UTS zal worden toegelaten tegenbewijs te leveren tegen de voorshands bewezen geoordeelde stelling dat productgegevens van Aska via haar aan Vidanova ter beschikking zijn gesteld. UTS zal zich bij akte kunnen uitlaten over de vraag of, en zo ja op welke wijze, zij (tegen)bewijs wenst te leveren. Bij die akte zal UTS schriftelijke bescheiden kunnen overleggen. Indien zij getuigen wenst te doen horen, kan zij daarbij de namen van de desbetreffende personen noemen. Ook denkbaar is dat een (door partijen in overleg aan te wijzen) onafhankelijke derde de producten van Aska en Vidanova vergelijkt, de correspondentie tussen UTS en Vidanova bekijkt, en beoordeelt in hoeverre daaruit is af te leiden dat Vidanova wel of niet over productgegevens afkomstig van Aska heeft beschikt.
4.10.
Indien UTS afziet van het leveren van tegenbewijs of daarin niet slaagt, geldt dat Aska zal worden gevolgd in haar aan haar subsidiaire vordering ten grondslag gelegde stelling dat UTS door Aska verstrekte productgegevens aan Aska’s concurrent Vidanova heeft doorgeleid, wat maakt dat UTS de onderhandelingen met Aska om tot een overeenkomst te komen niet had mogen afbreken zonder Aska te compenseren voor de door Aska terzake haar offertes gemaakte kosten.
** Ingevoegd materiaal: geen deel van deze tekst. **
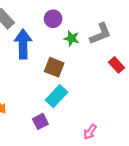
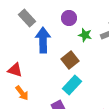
brown square: (54, 67) -> (70, 60), turned 30

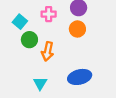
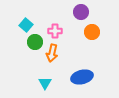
pink cross: (49, 14) -> (55, 31), moved
orange circle: (77, 29) -> (92, 32), moved

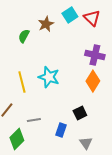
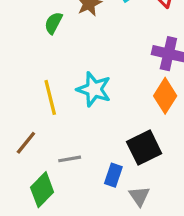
black square: (80, 113) -> (144, 148), size x1.5
gray triangle: (86, 143) -> (139, 196), moved

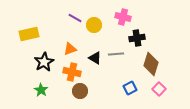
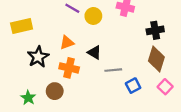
black cross: (137, 38) -> (155, 30), moved
gray line: (116, 54) -> (113, 70), moved
green star: (41, 90) -> (28, 98), moved
brown circle: (80, 91) -> (55, 91), moved

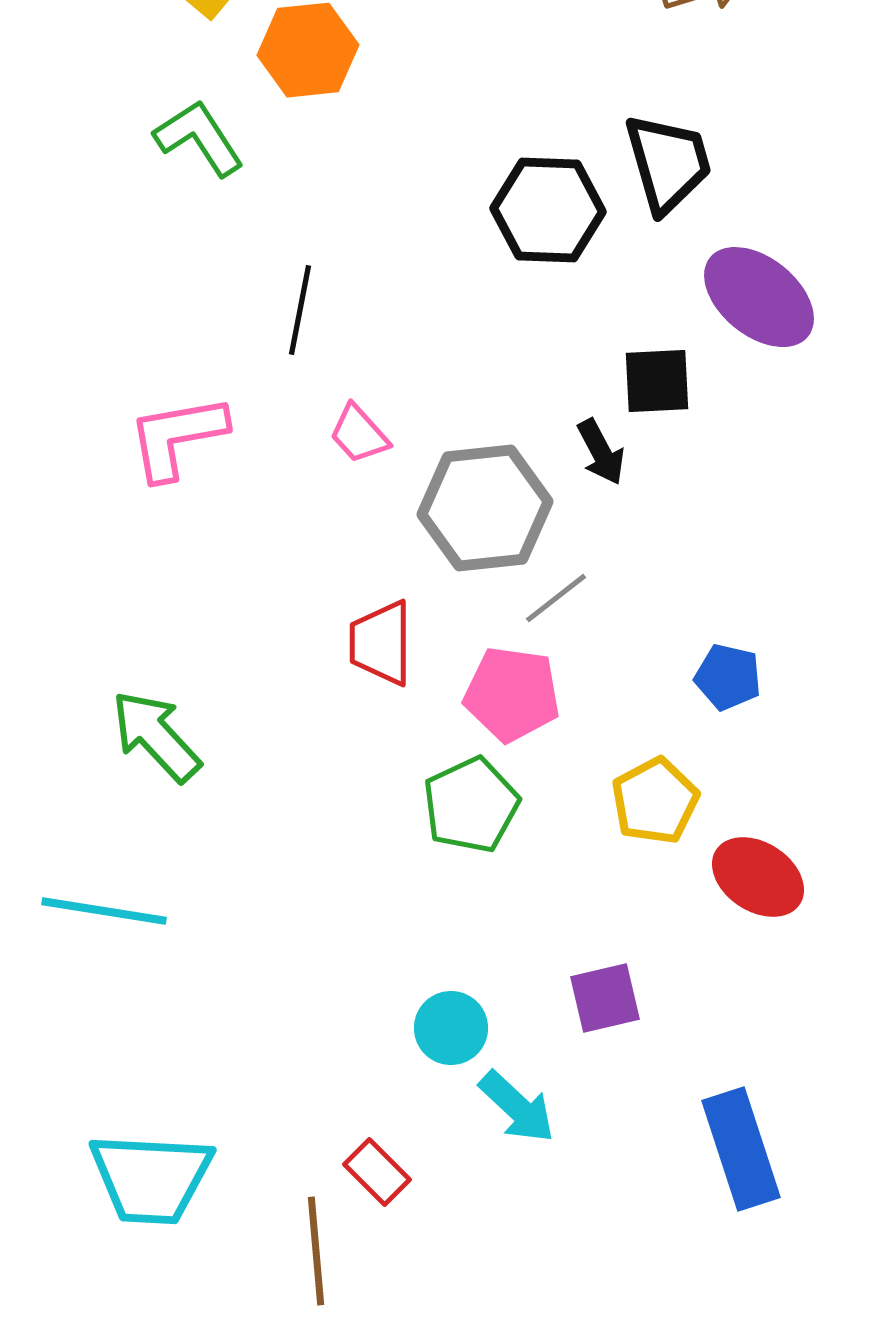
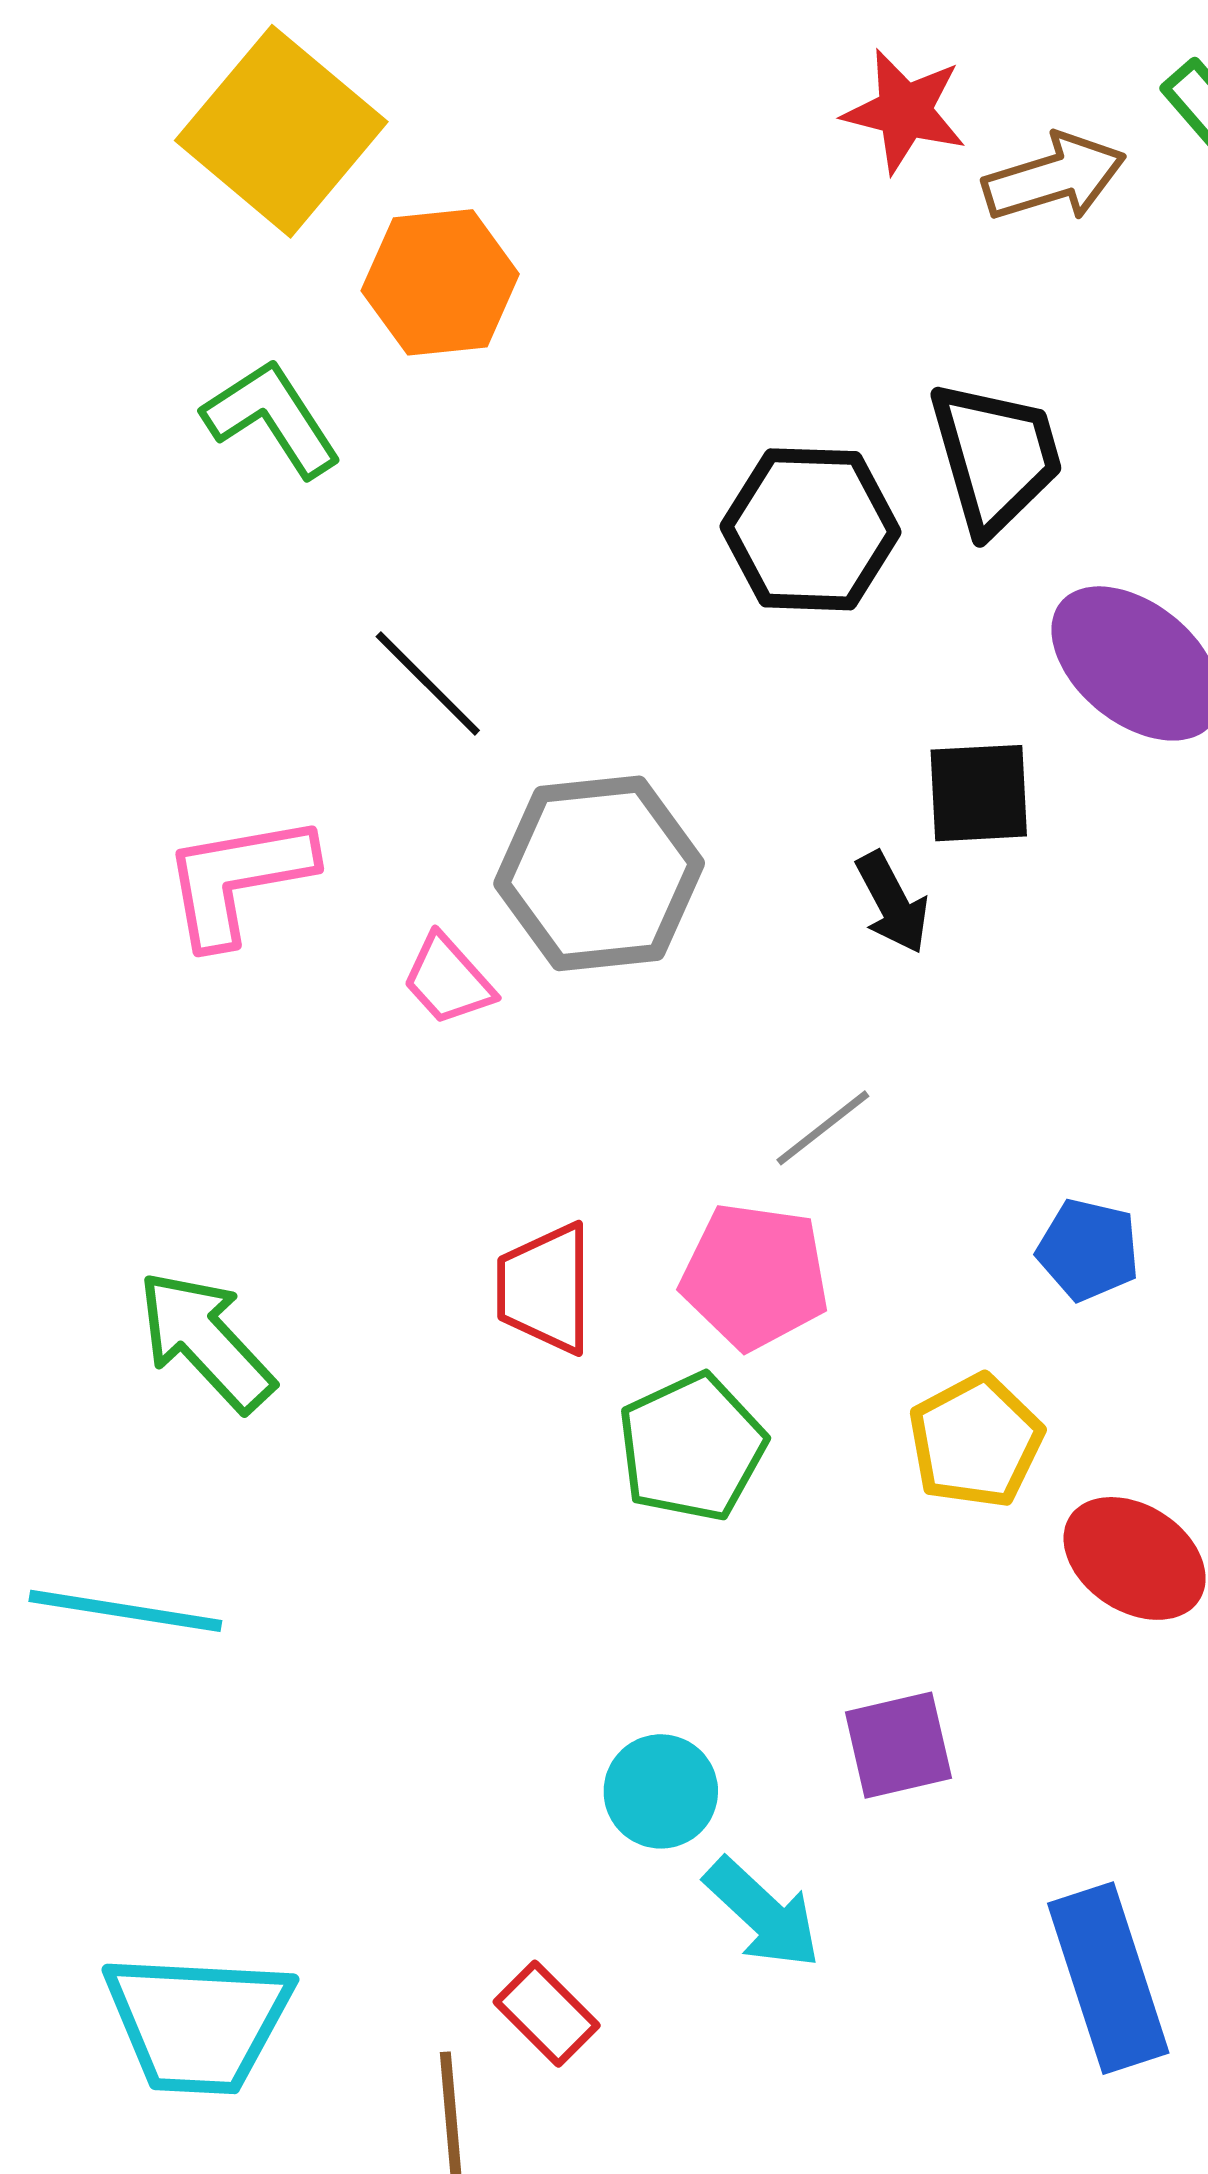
black line: (300, 310) -> (428, 684), turned -56
pink trapezoid: (359, 434) -> (448, 980), moved
gray hexagon: (485, 508) -> (599, 873), moved
red trapezoid: (381, 643) -> (545, 1288), moved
In dat geval komt de hoogte van de door Aska gemaakte kosten en de aan haar te vergoeden schade aan de orde, waarover partijen zich nog nauwelijks hebben uitgelaten. Die schade zal eventueel, al dan niet met inschakeling van een deskundige, in een schadestaatprocedure kunnen worden vastgesteld, zoals door Aska gevorderd.
4.11.
In afwachting van de door UTS te nemen akte en de reactie daarop van Aska, zal iedere verdere beslissing worden aangehouden.

5.Beslissing

Het Gerecht:
5.1.
laat UTS toe tegenbewijs te leveren tegen de voorshands bewezen geachte stelling van Aska dat UTS door Aska verstrekte productgegevens aan Vidanova heeft doorgeleid;
5.2.
verwijst de zaak naar de rolzitting van maandag 29 november 2021 voor akte uitlating zijdens UTS;
5.3.
bepaalt dat Aska vervolgens op een door de rolrechter te betalen datum een antwoordakte zal kunnen nemen;
5.4.
houdt iedere verdere beslissing aan.
Dit vonnis is gewezen door mr. P.E. de Kort, rechter, en op 1 november 2021 uitgesproken ter openbare terechtzitting in aanwezigheid van de griffier.